Growing a Tree in the Forest: Constructing Folksonomies by Integrating Structured Metadata
A. Plangprasopchok, K. Lerman, and L. Getoor. Proceedings of the 16th ACM SIGKDD International Conference on Knowledge Discovery and Data Mining, page 949--958. New York, NY, USA, ACM, (2010)
Many social Web sites allow users to annotate the content with descriptive metadata, such as tags, and more recently to organize content hierarchically. These types of structured metadata provide valuable evidence for learning how a community organizes knowledge. For instance, we can aggregate many personal hierarchies into a common taxonomy, also known as a folksonomy, that will aid users in visualizing and browsing social content, and also to help them in organizing their own content. However, learning from social metadata presents several challenges, since it is sparse, shallow, ambiguous, noisy, and inconsistent.

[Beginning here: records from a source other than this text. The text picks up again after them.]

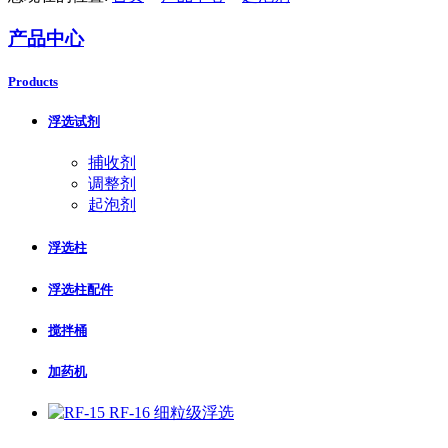
产品中心
Products
浮选试剂
捕收剂
调整剂
起泡剂
浮选柱
浮选柱配件
搅拌桶
加药机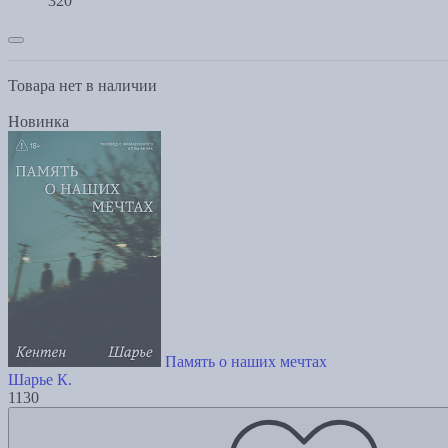
320
Товара нет в наличии
Новинка
Память о наших мечтах
Шарье К.
1130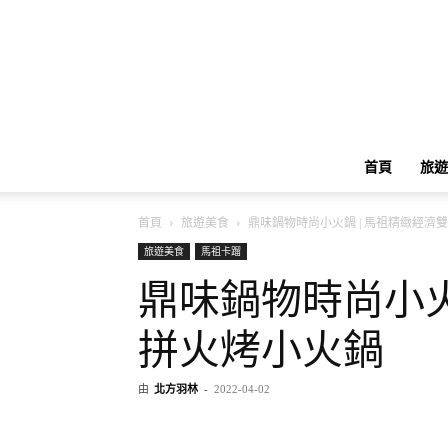
首頁
旅遊
首頁
旅遊美食
鼎味鍋物時尚小火鍋 | 馬祖精緻經濟
旅遊美食
馬祖卡蹓
鼎味鍋物時尚小火
拼火烤小火鍋
由
北方羽林
-
2022-04-02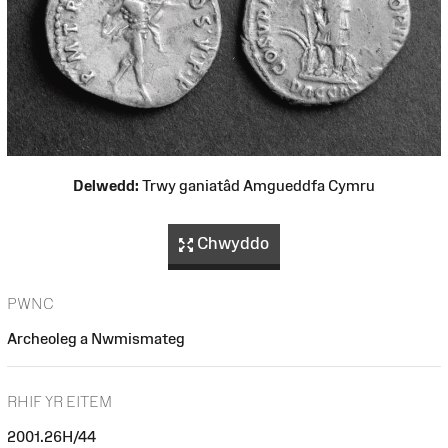
Delwedd:
Trwy ganiatâd Amgueddfa Cymru
Chwyddo
PWNC
Archeoleg a Nwmismateg
RHIF YR EITEM
2001.26H/44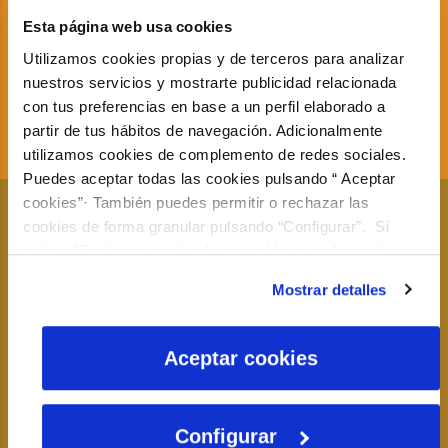
resilientes y
Esta página web usa cookies
sostenibles
Utilizamos cookies propias y de terceros para analizar
nuestros servicios y mostrarte publicidad relacionada
con tus preferencias en base a un perfil elaborado a
partir de tus hábitos de navegación. Adicionalmente
utilizamos cookies de complemento de redes sociales.
Puedes aceptar todas las cookies pulsando “ Aceptar
cookies”· También puedes permitir o rechazar las
12
cookies de forma granular pulsando “Configurar”. Si
pulsas “Rechazar cookies”, equivaldrá a rechazar la
Garantizar
instalación de todas las cookies salvo las necesarias que
Mostrar detalles
son indispensables para que el sitio web funcione y que
modalidades de
por tanto no se pueden desactivar. Puedes consultar
más información en nuestra
Política de Cookies
Aceptar cookies
consumo y
producción
Configurar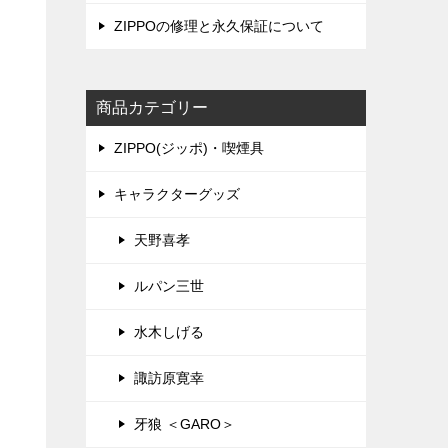
ZIPPOの修理と永久保証について
商品カテゴリー
ZIPPO(ジッポ)・喫煙具
キャラクターグッズ
天野喜孝
ルパン三世
水木しげる
諏訪原寛幸
牙狼 ＜GARO＞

We describe an approach to folksonomy learning based on relational clustering, which exploits structured metadata contained in personal hierarchies. Our approach clusters similar hierarchies using their structure and tag statistics, then incrementally weaves them into a deeper, bushier tree. We study folksonomy learning using social metadata extracted from the photo-sharing site Flickr, and demonstrate that the proposed approach addresses the challenges. Moreover, comparing to previous work, the approach produces larger, more accurate folksonomies, and in addition, scales better.